Smith also encouraged the audience to research organizations like the National Society of Black Engineers and the Society for Advancement of Chicanos/Hispanics & Native Americans in Science.
"... There is talent out there. We can't make the excuse that we can't find them. They're there. How are you going back and looking for those individuals?" Smith asked. "And are you going one time or are you revisiting the well to see if there are new people who were able to get their conference funded that year and attend a conference?"
As the segment concluded, the panelists gave their closing remarks, readdressing the critical need to improve equal opportunities standards across military and federal channels.
Kimbrough said that apart from his STEM experience, much of what led him to become an astronaut came from his desire to become an aviator and highlighted that the Army needs to improve its stats within the aviation branch.
"... I gave Fort Novosel a call and got the numbers on diversity.
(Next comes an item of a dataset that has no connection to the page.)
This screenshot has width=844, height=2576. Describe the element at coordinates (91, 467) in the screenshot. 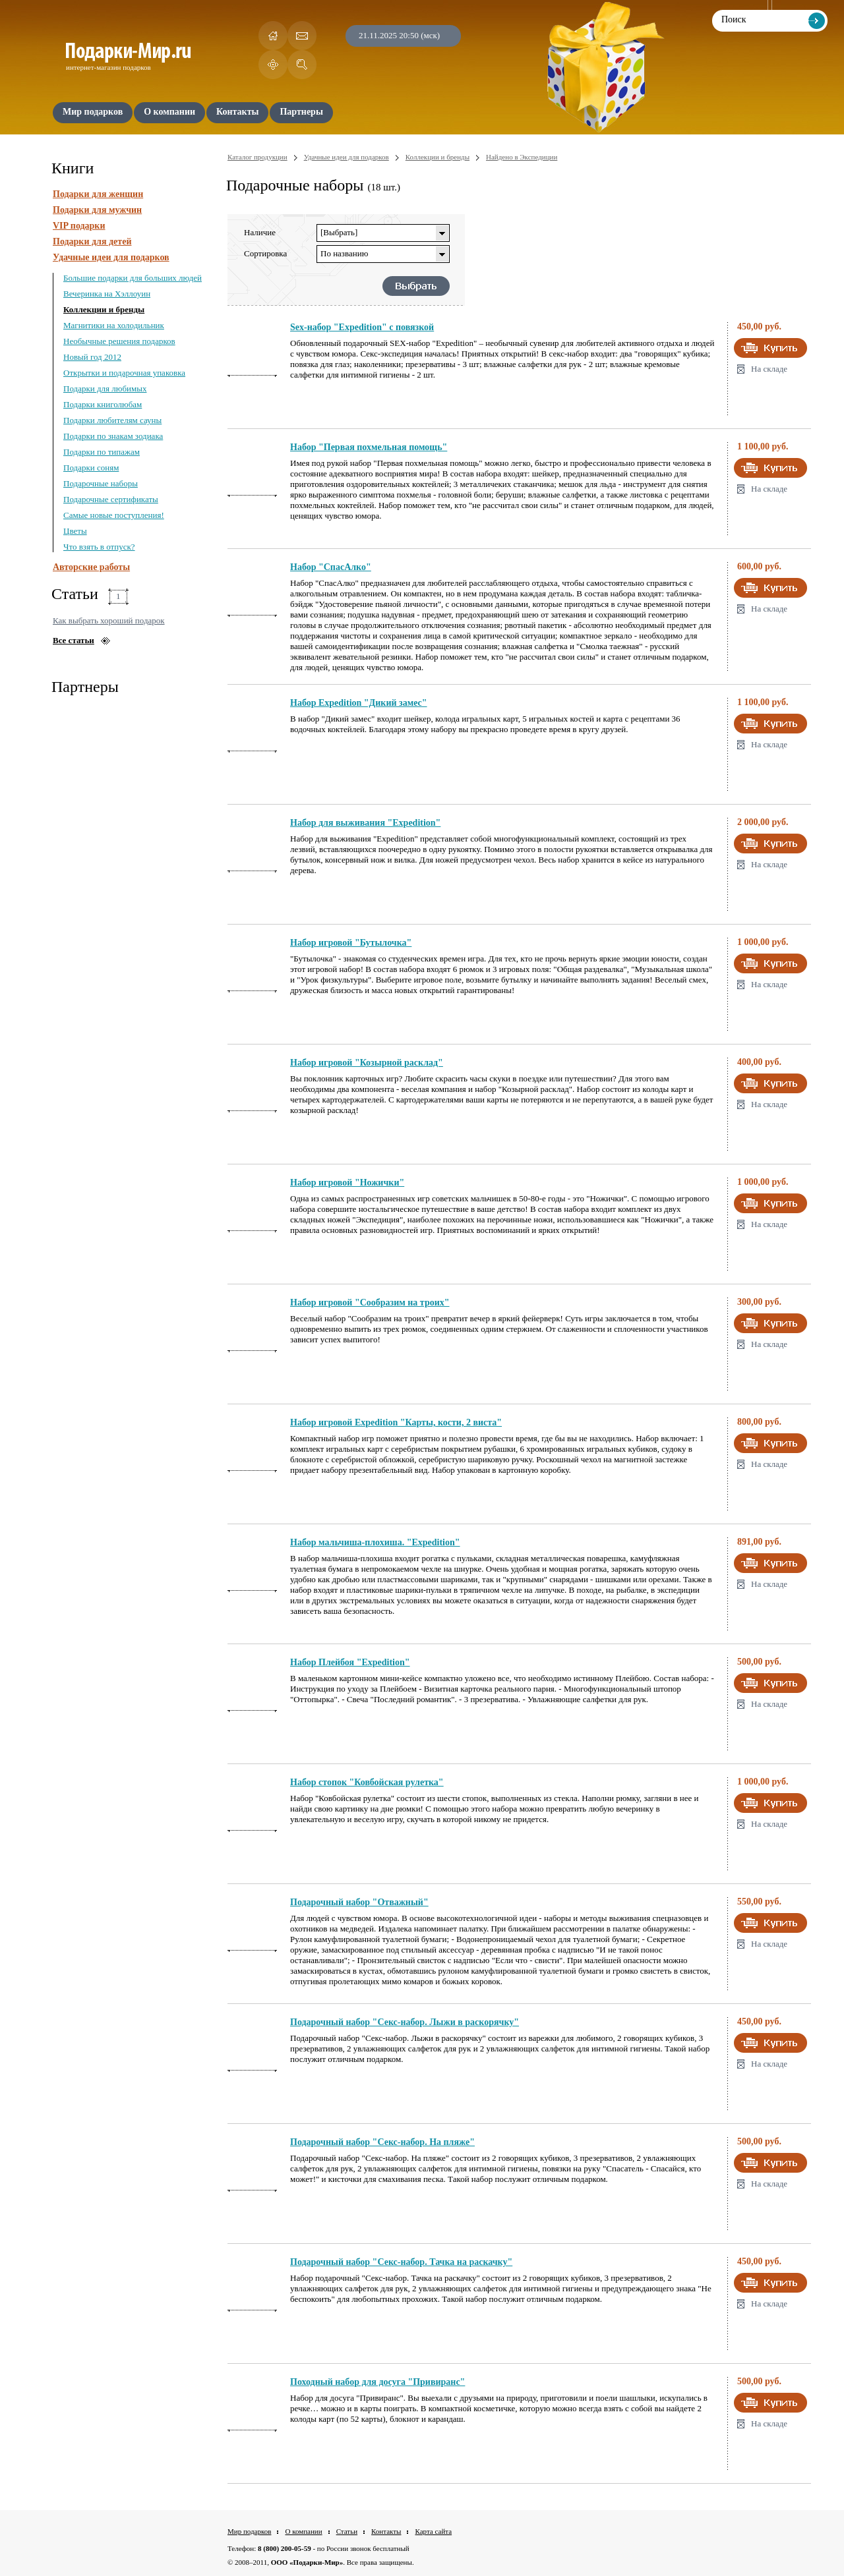

I see `Подарки соням` at that location.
So, we have 1,664 flight students right now in flight school--10% women, 90% men, 6% African American -- that's a problem ... I'm sure the other (military) services are not too dissimilar -- we just got to do better," he concluded.
Smith emphasized the dire need to humanize STEM professionals from all walks of life.
"Humanize the scientists and the engineers, humanize the (personnel) within various branches of the military. They pursued their career because they had a passion and a purpose," Smith said. "So, if you invite them out to speak, please invite them to talk about their technical experiences -- not just diversity and inclusion. It helps to humanize them toward their audience, and it helps them feel valued as a scientist and engineer."
Lastly, Bolden made a statement earlier during the conference to encapsulate the essence of what the "Diversity is Universal" segment represented.
"... As I look around, it's not a very diverse group of cadets and midshipmen, to be quite honest, other than women, which is really important, but we're not talking about just reaching Black students and Native American students and women, we're talking about reaching all of you," Bolden said. "And so, let's try to get out of the (mindset), 'this conference didn't even address me.' This is for every single one of you.
"Because if you're passionate, if you're strong, if you really enjoy what you're doing, trust me, the young females sitting next to some of you hard-nosed guys, or the young Blacks sitting next to some of you who happen to be White. They're all just as enthusiastic (about STEM) as you are. It's contagious. So we're not talking just to minorities and women in this audience. We're talking to every single one of you … please don't go away from here saying 'they didn't talk to me,' because this is intended for every single one of us in this audience."